Monte Carlo Simulation Engine

Stochastic simulation for geopolitical forecasting with support for:
- Monte Carlo over causal graphs
- Agent-based Monte Carlo
- Stochastic war-gaming simulations
- Shock Monte Carlo (black swan simulation)

The more structural and stochastic your simulations, the more your engine
resembles a national-security world model.
"""

import numpy as np
import pandas as pd
from typing import Dict, List, Optional, Callable, Tuple, Any
from dataclasses import dataclass, field
from ..models.causal_graph import StructuralCausalModel
from ..core.scenario import Scenario, ScenarioDistribution


@dataclass
class SimulationConfig:
    """
    Configuration for Monte Carlo simulation.

    Attributes
    ----------
    n_simulations : int
        Number of Monte Carlo runs
    time_horizon : int
        Simulation time horizon
    random_seed : int
        Random seed for reproducibility
    parallel : bool
        Run simulations in parallel
    """
    n_simulations: int = 1000
    time_horizon: int = 100
    random_seed: Optional[int] = None
    parallel: bool = False


class MonteCarloEngine:
    """
    Monte Carlo simulation engine for geopolitical forecasting.

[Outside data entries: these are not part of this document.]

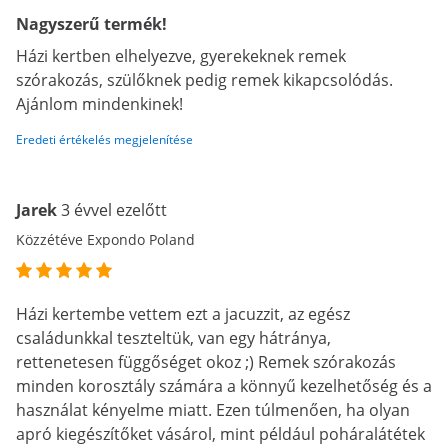
Nagyszerű termék!
Házi kertben elhelyezve, gyerekeknek remek
szórakozás, szülőknek pedig remek kikapcsolódás.
Ajánlom mindenkinek!
Eredeti értékelés megjelenítése
Jarek
3 évvel ezelőtt
Közzétéve Expondo Poland
Házi kertembe vettem ezt a jacuzzit, az egész
családunkkal teszteltük, van egy hátránya,
rettenetesen függőséget okoz ;) Remek szórakozás
minden korosztály számára a könnyű kezelhetőség és a
használat kényelme miatt. Ezen túlmenően, ha olyan
apró kiegészítőket vásárol, mint például poháralátétek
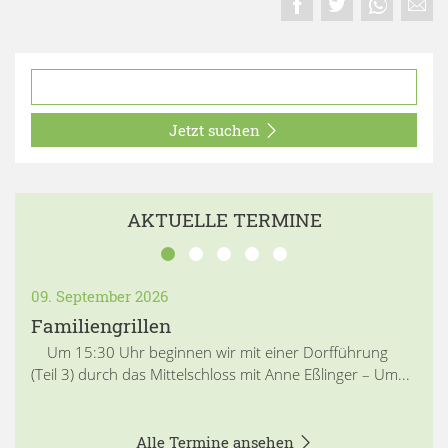
Jetzt suchen
AKTUELLE TERMINE
09. September 2026
Familiengrillen
Um 15:30 Uhr beginnen wir mit einer Dorfführung
(Teil 3) durch das Mittelschloss mit Anne Eßlinger – Um...
Alle Termine ansehen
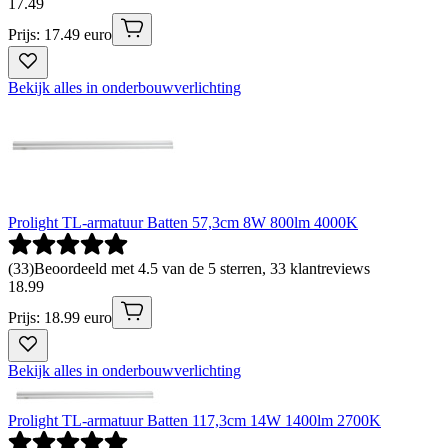
17
.
49
Prijs: 17.49 euro
Bekijk alles in onderbouwverlichting
Prolight TL-armatuur Batten 57,3cm 8W 800lm 4000K
(
33
)
Beoordeeld met 4.5 van de 5 sterren, 33 klantreviews
18
.
99
Prijs: 18.99 euro
Bekijk alles in onderbouwverlichting
Prolight TL-armatuur Batten 117,3cm 14W 1400lm 2700K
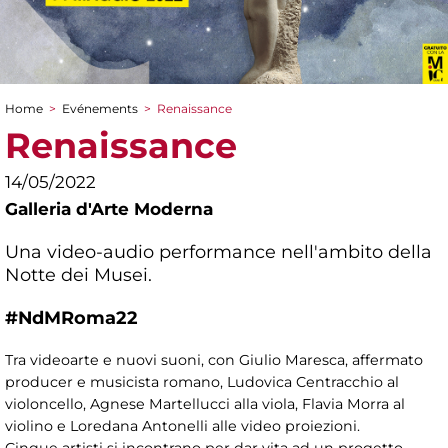
Home
>
Evénements
>
Renaissance
You are here
Renaissance
14/05/2022
Galleria d'Arte Moderna
Una video-audio performance nell'ambito della
Notte dei Musei.
#NdMRoma22
Tra videoarte e nuovi suoni, con Giulio Maresca, affermato
producer e musicista romano, Ludovica Centracchio al
violoncello, Agnese Martellucci alla viola, Flavia Morra al
violino e Loredana Antonelli alle video proiezioni.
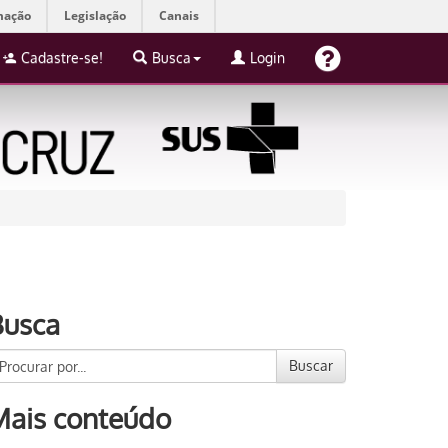
mação
Legislação
Canais
Cadastre-se!
Busca
Login
Busca
Buscar
Mais conteúdo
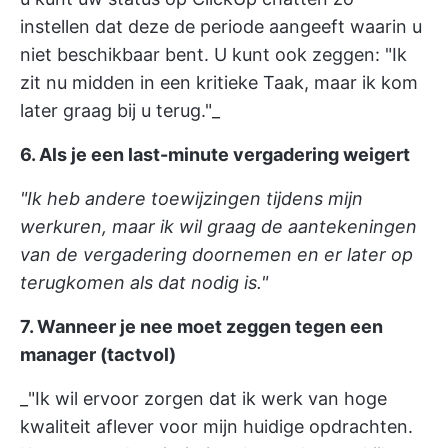
instellen dat deze de periode aangeeft waarin u
niet beschikbaar bent. U kunt ook zeggen: "Ik
zit nu midden in een kritieke Taak, maar ik kom
later graag bij u terug."_
6. Als je een last-minute vergadering weigert
"Ik heb andere toewijzingen tijdens mijn
werkuren, maar ik wil graag de aantekeningen
van de vergadering doornemen en er later op
terugkomen als dat nodig is."
7. Wanneer je nee moet zeggen tegen een
manager (tactvol)
_"Ik wil ervoor zorgen dat ik werk van hoge
kwaliteit aflever voor mijn huidige opdrachten.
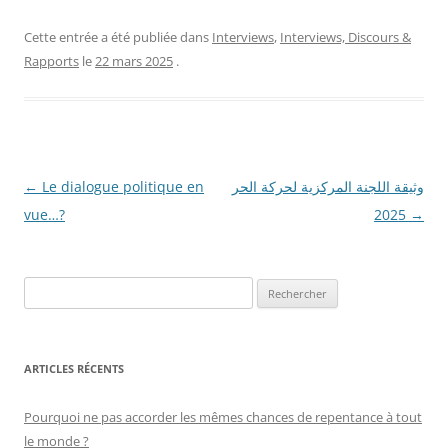
Cette entrée a été publiée dans
Interviews
,
Interviews, Discours &
Rapports
le
22 mars 2025
.
Navigation
←
Le dialogue politique en
وثيقة اللجنة المركزية لحركة الحر
des
vue…?
2025
→
articles
R
e
c
h
ARTICLES RÉCENTS
e
r
Pourquoi ne pas accorder les mêmes chances de repentance à tout
c
le monde ?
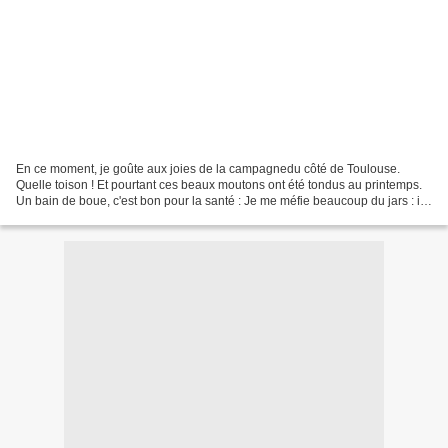
En ce moment, je goûte aux joies de la campagnedu côté de Toulouse.
Quelle toison ! Et pourtant ces beaux moutons ont été tondus au printemps.
Un bain de boue, c'est bon pour la santé : Je me méfie beaucoup du jars : il
n'hésite pas à vous pincer les...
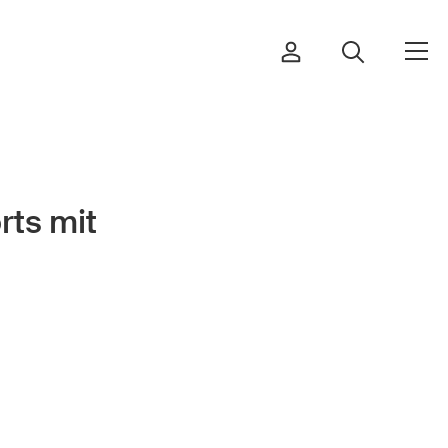
rts mit
Ordinare & scaricare materiali
Corsi ed eventi
Prodotti sicuri
Approfondimenti giuridici
Delegate e delegati alla sicurezza
e Comuni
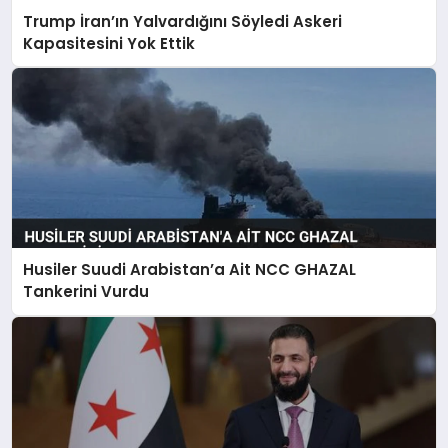
Trump İran’ın Yalvardığını Söyledi Askeri
Kapasitesini Yok Ettik
Husiler Suudi Arabistan’a Ait NCC GHAZAL
Tankerini Vurdu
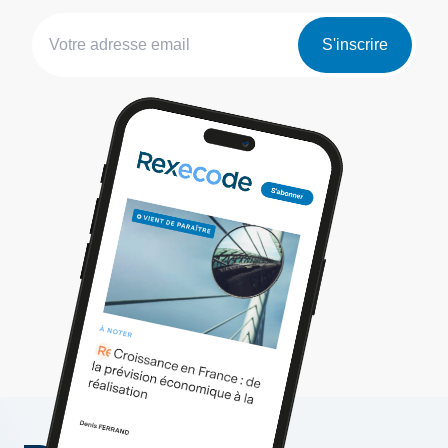
S'inscrire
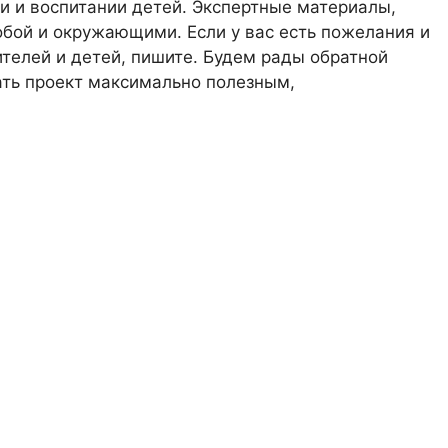
 и воспитании детей. Экспертные материалы,
обой и окружающими. Если у вас есть пожелания и
телей и детей, пишите. Будем рады обратной
лать проект максимально полезным,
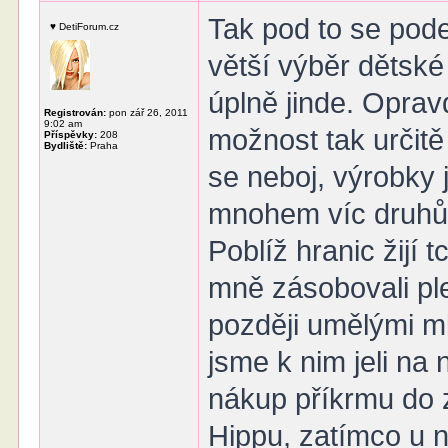
Tak pod to se pod
♥ DetiForum.cz
větší výběr dětské
úplně jinde. Oprav
Registrován:
pon zář 26, 2011
9:02 am
možnost tak určitě
Příspěvky:
208
Bydliště:
Praha
se neboj, výrobky 
mnohem víc druhů 
Poblíž hranic žijí 
mně zásobovali pl
později umělými m
jsme k nim jeli na
nákup příkrmu do 
Hippu, zatímco u 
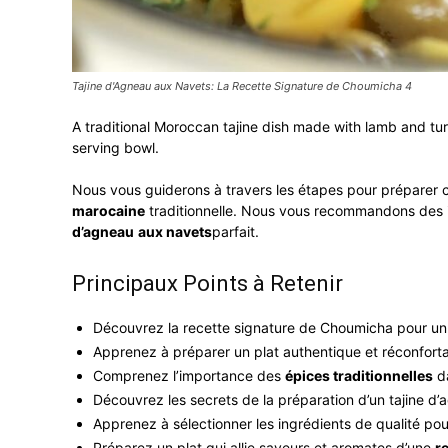
Tajine d'Agneau aux Navets: La Recette Signature de Choumicha 4
A traditional Moroccan tajine dish made with lamb and tu
serving bowl.
Nous vous guiderons à travers les étapes pour préparer c
marocaine
traditionnelle. Nous vous recommandons des i
d’agneau
aux navets
parfait.
Principaux Points à Retenir
Découvrez la recette signature de Choumicha pour un
Apprenez à préparer un plat authentique et réconforta
Comprenez l’importance des
épices traditionnelles
d
Découvrez les secrets de la préparation d’un tajine d
Apprenez à sélectionner les ingrédients de qualité pou
Préparez un plat qui allie saveurs et aromates d’une
r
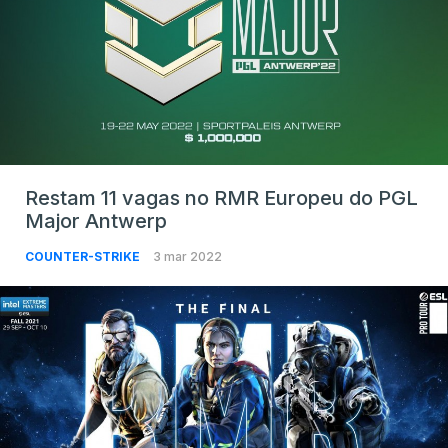
Restam 11 vagas no RMR Europeu do PGL
Major Antwerp
COUNTER-STRIKE
3 mar 2022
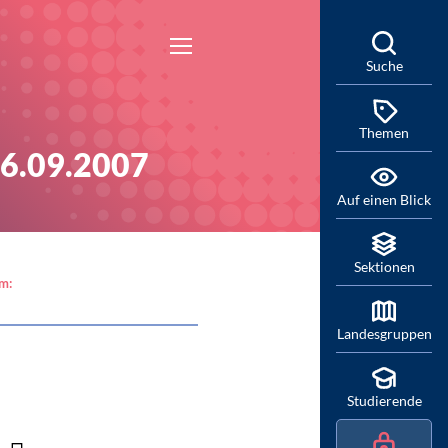
Suche
Themen
26.09.2007
Auf einen Blick
Sektionen
am:
Landesgruppen
Studierende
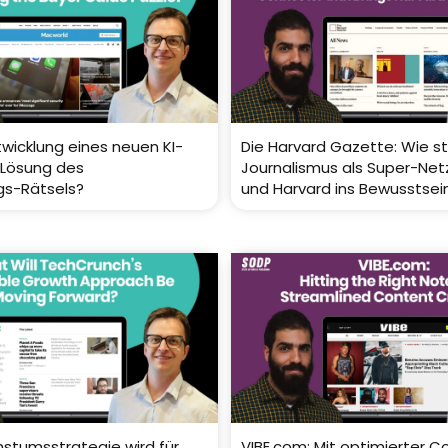
twicklung eines neuen KI-
Die Harvard Gazette: Wie s
– Lösung des
Journalismus als Super-Net
gs-Rätsels?
und Harvard ins Bewusstsein
tumsstrategie wird für
VIBE.com: Mit optimierter C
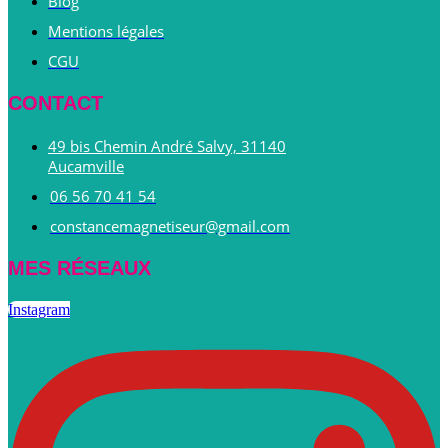
Blog
Mentions légales
CGU
CONTACT
49 bis Chemin André Salvy, 31140
Aucamville
06 56 70 41 54
constancemagnetiseur@gmail.com
MES RÉSEAUX
Instagram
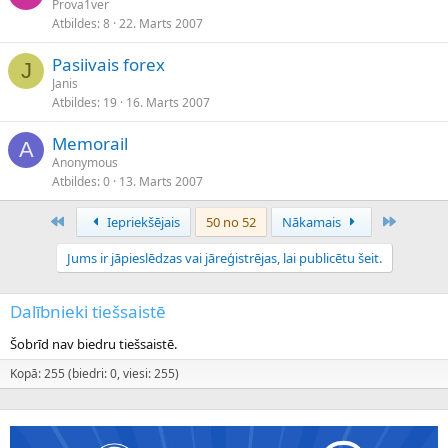
Prova1ver
Atbildes
8
22. Marts 2007
Pasiivais forex
J
Janis
Atbildes
19
16. Marts 2007
Memorail
A
Anonymous
Atbildes
0
13. Marts 2007
Pirmais
Pēdējais
Iepriekšējais
50 no 52
Nākamais
Jums ir jāpieslēdzas vai jāreģistrējas, lai publicētu šeit.
Dalībnieki tiešsaistē
Šobrīd nav biedru tiešsaistē.
Kopā: 255 (biedri: 0, viesi: 255)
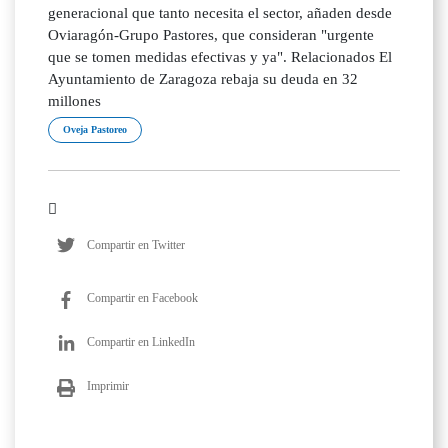
generacional que tanto necesita el sector, añaden desde
Oviaragón-Grupo Pastores, que consideran "urgente
que se tomen medidas efectivas y ya". Relacionados El
Ayuntamiento de Zaragoza rebaja su deuda en 32
millones
Oveja Pastoreo
Compartir en Twitter
Compartir en Facebook
Compartir en LinkedIn
Imprimir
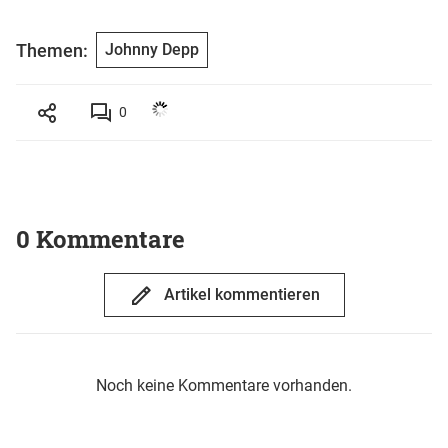
Themen:
Johnny Depp
0
0 Kommentare
Artikel kommentieren
Noch keine Kommentare vorhanden.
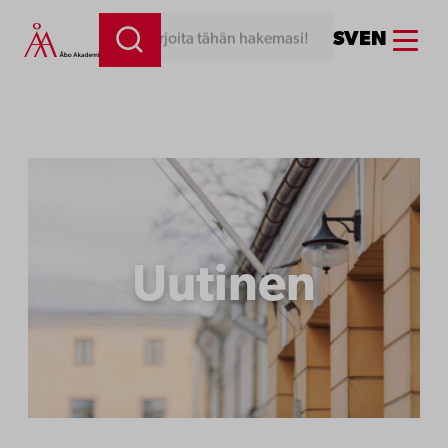
Siirry
Menu
SV
EN
Kirjoita tähän hakemasi!
sisältöön
Uutinen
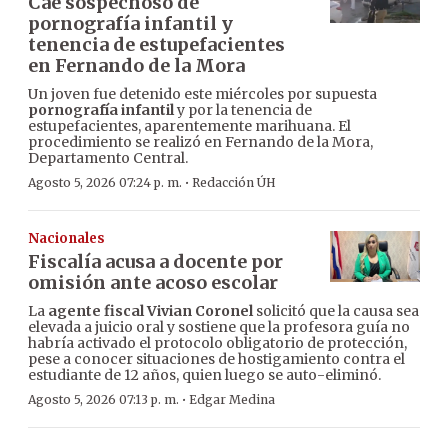
Cae sospechoso de
pornografía infantil y
tenencia de estupefacientes
en Fernando de la Mora
Un joven fue detenido este miércoles por supuesta
pornografía infantil
y por la tenencia de
estupefacientes, aparentemente marihuana. El
procedimiento se realizó en Fernando de la Mora,
Departamento Central.
·
Agosto 5, 2026 07:24 p. m.
Redacción ÚH
Nacionales
Fiscalía acusa a docente por
omisión ante acoso escolar
La
agente fiscal Vivian Coronel
solicitó que la causa sea
elevada a juicio oral y sostiene que la profesora guía no
habría activado el protocolo obligatorio de protección,
pese a conocer situaciones de hostigamiento contra el
estudiante de 12 años, quien luego se auto-eliminó.
·
Agosto 5, 2026 07:13 p. m.
Edgar Medina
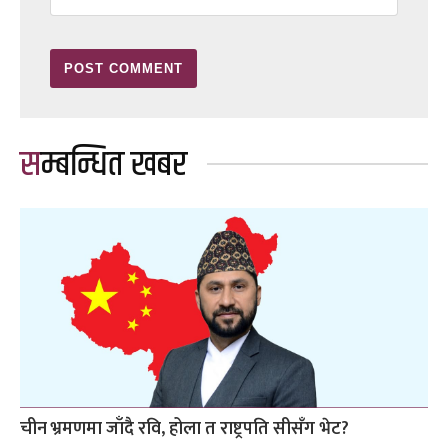
सम्बन्धित खबर
चीन भ्रमणमा जाँदै रवि, होला त राष्ट्रपति सीसँग भेट?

    Supports various types of stochastic simulation including:
    - Basic Monte Carlo
    - Causal graph-based simulation
    - Shock simulation
    - Path-dependent simulation
    """

    def __init__(self, config: Optional[SimulationConfig] = None):
        """
        Initialize Monte Carlo engine.

        Parameters
        ----------
        config : SimulationConfig, optional
            Simulation configuration
        """
        self.config = config or SimulationConfig()
        if self.config.random_seed is not None:
            np.random.seed(self.config.random_seed)

    def run_basic_simulation(
        self,
        initial_state: Dict[str, float],
        transition_fn: Callable,
        noise_fn: Optional[Callable] = None
    ) -> List[Dict[str, np.ndarray]]:
        """
        Run basic Monte Carlo simulation.

        Parameters
        ----------
        initial_state : dict
            Initial state of the system
        transition_fn : callable
            State transition function
            Signature: f(state, t, noise) -> new_state
        noise_fn : callable, optional
            Noise generation function
            Signature: f(t) -> noise_dict

        Returns
        -------
        list
            List of simulation trajectories
        """
        trajectories = []

        for sim in range(self.config.n_simulations):
            trajectory = {var: np.zeros(self.config.time_horizon) for var in initial_state}

            # Initialize
            state = initial_state.copy()
            for var, val in state.items():
                trajectory[var][0] = val

            # Simulate forward
            for t in range(1, self.config.time_horizon):
                # Generate noise
                noise = noise_fn(t) if noise_fn else {}

                # Transition
                state = transition_fn(state, t, noise)

                # Record
                for var, val in state.items():
                    trajectory[var][t] = val

            trajectories.append(trajectory)

        return trajectories

    def run_causal_simulation(
        self,
        scm: StructuralCausalModel,
        initial_conditions: Optional[Dict[str, float]] = None,
        interventions: Optional[Dict[str, Dict[str, float]]] = None
    ) -> ScenarioDistribution:
        """
        Run Monte Carlo simulation over causal graph.

        Parameters
        ----------
        scm : StructuralCausalModel
            Structural causal model
        initial_conditions : dict, optional
            Initial conditions for some variables
        interventions : dict, optional
            Time-dependent interventions {time: {var: value}}

        Returns
        -------
        ScenarioDistribution
            Distribution of simulated scenarios
        """
        scenarios = []

        for sim in range(self.config.n_simulations):
            scenario_features = {}

            for t in range(self.config.time_horizon):
                # Get interventions at this time
                interv = interventions.get(t, {}) if interventions else {}

                # Sample from SCM
                samples = scm.sample(n_samples=1, interventions=interv)

                # Store
                for var, val in samples.items():
                    if var not in scenario_features:
                        scenario_features[var] = []
                    scenario_features[var].append(val[0])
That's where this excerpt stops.